Kelly was a trooper, walking probably 20-30 minutes along the path before calling to turn around. This was a very open part that looks no worse than the Town Lake trail, but much of it is much narrower and involves walking over a bunch of uneven black lava rock that crumbles a bit as you put step onto it.

The rocks make for some almost-black-sand-beaches in parts…but I don't think you're allowed to swim in this area anyway. We did not see anyone in the water at all, although there were plenty of other hikers on the trail. It is apparently possible to rent horses to take the trail too; we saw the horses near the parking lot, and saw plenty of 'evidence' of their presence on the trail. Some places have bursts of white rocks (some looking like coral, actually) mixed in:

Some woman offered to take our picture, so here you see us not too long before turning back around. I took a number of pictures with my 7D, but discovered one problem; I inadvertently left my filters at home, which means that I don't have the polarizer for my main lens (the 17-55) with me, nor for the new 70-200 that Kelly and the rest of my family banded together and got me around the holidays that I brought. A polarizer is pretty useful when shooting landscapes with water like this, cutting down the glare on the surface. Luckily, the 10-18 wide angle lens I have with me had its polarizer left on…so nearly all of the photos taken the rest of the hike were with that wide-only lens.

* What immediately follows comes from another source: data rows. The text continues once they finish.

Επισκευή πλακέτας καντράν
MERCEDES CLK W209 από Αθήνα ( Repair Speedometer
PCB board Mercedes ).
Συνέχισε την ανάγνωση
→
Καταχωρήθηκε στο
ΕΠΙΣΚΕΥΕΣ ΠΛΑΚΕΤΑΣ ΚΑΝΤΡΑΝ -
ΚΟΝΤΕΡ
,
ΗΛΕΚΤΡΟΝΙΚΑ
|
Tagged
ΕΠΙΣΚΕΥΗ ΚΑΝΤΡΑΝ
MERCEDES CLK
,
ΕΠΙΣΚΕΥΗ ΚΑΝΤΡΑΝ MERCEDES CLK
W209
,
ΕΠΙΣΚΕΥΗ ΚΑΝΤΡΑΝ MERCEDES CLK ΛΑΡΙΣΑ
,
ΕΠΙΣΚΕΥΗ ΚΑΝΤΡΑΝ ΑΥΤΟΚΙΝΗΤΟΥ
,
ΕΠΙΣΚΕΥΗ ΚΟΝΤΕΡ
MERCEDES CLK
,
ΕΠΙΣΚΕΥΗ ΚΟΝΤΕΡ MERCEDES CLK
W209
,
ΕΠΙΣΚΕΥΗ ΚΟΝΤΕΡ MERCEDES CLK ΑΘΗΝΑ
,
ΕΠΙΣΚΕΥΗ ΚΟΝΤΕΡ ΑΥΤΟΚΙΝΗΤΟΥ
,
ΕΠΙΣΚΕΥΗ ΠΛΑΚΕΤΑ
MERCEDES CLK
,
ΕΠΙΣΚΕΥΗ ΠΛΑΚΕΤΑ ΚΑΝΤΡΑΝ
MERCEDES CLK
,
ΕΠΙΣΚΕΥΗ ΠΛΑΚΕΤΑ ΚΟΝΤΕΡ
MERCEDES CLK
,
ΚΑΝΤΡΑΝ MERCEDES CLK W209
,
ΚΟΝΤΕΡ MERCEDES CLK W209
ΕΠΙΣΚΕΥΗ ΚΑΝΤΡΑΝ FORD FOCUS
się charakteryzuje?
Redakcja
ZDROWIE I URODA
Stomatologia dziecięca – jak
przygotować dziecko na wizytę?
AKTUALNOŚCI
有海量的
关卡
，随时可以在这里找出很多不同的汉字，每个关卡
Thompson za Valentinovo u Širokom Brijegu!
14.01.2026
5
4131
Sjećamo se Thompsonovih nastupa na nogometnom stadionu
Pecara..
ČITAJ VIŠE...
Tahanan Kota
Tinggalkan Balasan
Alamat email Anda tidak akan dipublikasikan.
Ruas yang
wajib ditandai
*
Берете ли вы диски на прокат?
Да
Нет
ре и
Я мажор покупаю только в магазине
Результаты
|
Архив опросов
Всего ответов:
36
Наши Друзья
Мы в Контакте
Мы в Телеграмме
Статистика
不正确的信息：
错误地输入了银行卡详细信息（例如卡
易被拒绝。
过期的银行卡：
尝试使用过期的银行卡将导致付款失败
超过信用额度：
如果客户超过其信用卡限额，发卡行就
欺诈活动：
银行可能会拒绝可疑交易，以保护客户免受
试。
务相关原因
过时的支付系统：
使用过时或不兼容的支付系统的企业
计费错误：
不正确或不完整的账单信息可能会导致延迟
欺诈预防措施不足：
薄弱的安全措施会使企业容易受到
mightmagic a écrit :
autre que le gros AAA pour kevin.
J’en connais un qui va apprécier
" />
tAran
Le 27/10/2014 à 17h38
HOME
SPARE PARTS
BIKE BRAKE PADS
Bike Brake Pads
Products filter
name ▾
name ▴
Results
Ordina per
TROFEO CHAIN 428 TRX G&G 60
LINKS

After getting back to the hotel from the lava fields, we've had some down time before our dinner at a nearby restaurant called the Monkey Pod. We did hit a nice little grocery before getting back, stocking up on some stuff for breakfast (our room has a small fridge to keep it in) and some wine for this evening. As I started writing this, the sun had recently set here, with the view from our back patio looking like this:

Tomorrow, we're going to have breakfast in the room and try to get back to the beach early (when it's nice and smooth). That will give us a little bit of quality time before we have to come back to the hotel and pack up and check out, as tomorrow is when we will check out of Hotel Wailea and drive to Kapalua to check into the Ritz, where we'll be staying for the last half of the week. Updates soon!